They say a lawyer never asks a question before knowing the answer. If so, then what is a lawyer supposed to ask on a first date? For that matter, what is anyone supposed to ask on a first date? In 2011, the dating site OkCupid ran some statistics. According to OkCupid’s own users, if your aim on a first date is to find out quickly whether a total stranger might be your soul mate, then the three best questions for you to ask are:
Q: Is God important in your life?
Q: Is sex the most important part of a relationship?
Q: Does smoking disgust you?
But OkCupid already had a database of more than a quarter-million questions that its users have posed to one another, and more than 775 million answers. More importantly, it had a list of some 35,000 successful couples who had met on OkCupid. So OkCupid ran the numbers. The three user-suggested questions above were not terrible predictors of relationship success: about 15% of successful couples agreed on the answer to all three questions, more than twice the chance of agreement than would occur by chance alone. But another set of three questions were an even better predictor. 32% of successful couples agreed on all three, 3.7 times the chance of agreement by chance alone. Those three questions were:
Q: Wouldn’t it be fun to chuck it all and go live on a sailboat?
Q: Do you like horror movies?
Q: Have you ever traveled around another country alone?
It’s a small example of what popular science calls “big data.” If you have a large enough pool of information (say, 775 million answers to dating questions), and if you have the ability to process it all (say, the computers at OkCupid), then you don’t need a testable hypothesis (say, that God, sex and smoking are three determinative forces underlying love). Instead, you can just run the numbers and look for the correlations. According to OkCupid’s data, sailing, horror and travel trump God, sex and smoking. Why? It doesn’t matter why! It simply is. This is the thrill of big data.
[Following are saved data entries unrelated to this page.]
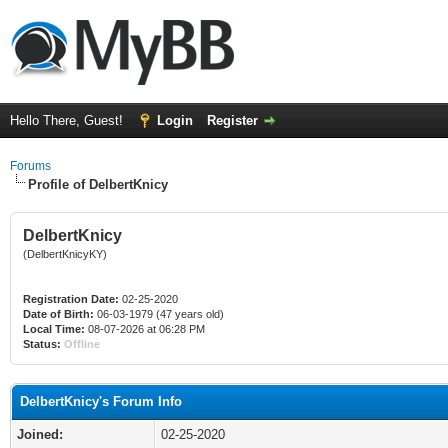
Hello There, Guest!
Login
Register
Forums
Profile of DelbertKnicy
DelbertKnicy
(DelbertKnicyKY)
Registration Date:
02-25-2020
Date of Birth:
06-03-1979 (47 years old)
Local Time:
08-07-2026 at 06:28 PM
Status:
Offline
DelbertKnicy's Forum Info
Joined:
02-25-2020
And big data is everywhere: every time we pay for a transaction with a credit card, or post a status update on Facebook, we add some data to the pool that a company might choose to analyze for useful correlations. How are the automatons at Amazon able to accurately recommend something as personal as a book? Big data. How is something as electronic as Google able to watch for something as human as a flu outbreak? Big data. What is the latest hope to curing cancer? Sequencing every cancer genome—otherwise known as big data. And big data keeps getting bigger.
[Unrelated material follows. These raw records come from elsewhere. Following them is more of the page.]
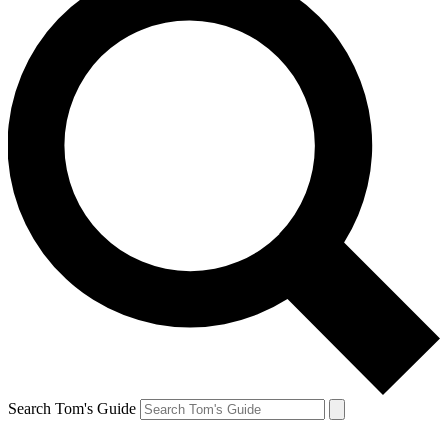
Search Tom's Guide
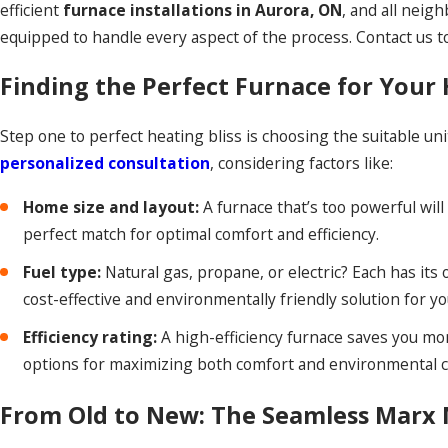
efficient
furnace installations in Aurora, ON
, and all neig
equipped to handle every aspect of the process. Contact us to
Finding the Perfect Furnace for You
Step one to perfect heating bliss is choosing the suitable u
personalized consultation
, considering factors like:
Home size and layout:
A furnace that’s too powerful will
perfect match for optimal comfort and efficiency.
Fuel type:
Natural gas, propane, or electric? Each has it
cost-effective and environmentally friendly solution for y
Efficiency rating:
A high-efficiency furnace saves you mon
options for maximizing both comfort and environmental 
From Old to New: The Seamless Marx M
The law has not been immune. Lawyers have always proven their cases by searching for evidence of who said what to whom. With the advent of digital communication—online conference calls, online video chats, emails, IMs, social media—there is more evidence than ever. Increasingly, if you want to have your day in court, you need to be prepared for big data. And it does not come cheap: in 2009, the Compliance, Governance and Oversight Council reported that, because of the growth in electronic data, document discovery and review represented between 50% and 70% of the Fortune 500′s total litigation costs.
But it appears that the law may be turning a corner; lawyers finally have tools powerful enough to sort through all the data their clients can generate. The market for outsourcing tasks such as document review has reached maturity over the past decade, scaling down the cost per page of preparing for trial even as the number of pages has increased. At the same time, the sophistication of document review software has improved, allowing small teams of attorneys not only to search for key people and key terms—but to see the patterns in the data. What sorts of events would prompt the thieving employees to switch their conversations from email to telephone? How many fantasy footballs emails did the negligent CEO write on the day he should have been preparing for a call with analysts?
Looking to the future, we expect computers like IBM’s Watson to be able to assist lawyers in sorting through millions of documents at a fraction of the cost—a “digital associate” as IBM executives have put it—just as Watson is already able to help doctors review vast archives of medical research to prepare on-the-fly treatment plans for cancer patients.
The upside for big data and the law? People getting their day in court much more quickly and much more cheaply. And that means more time and more money for sailing, horror movies, and solitary trips abroad.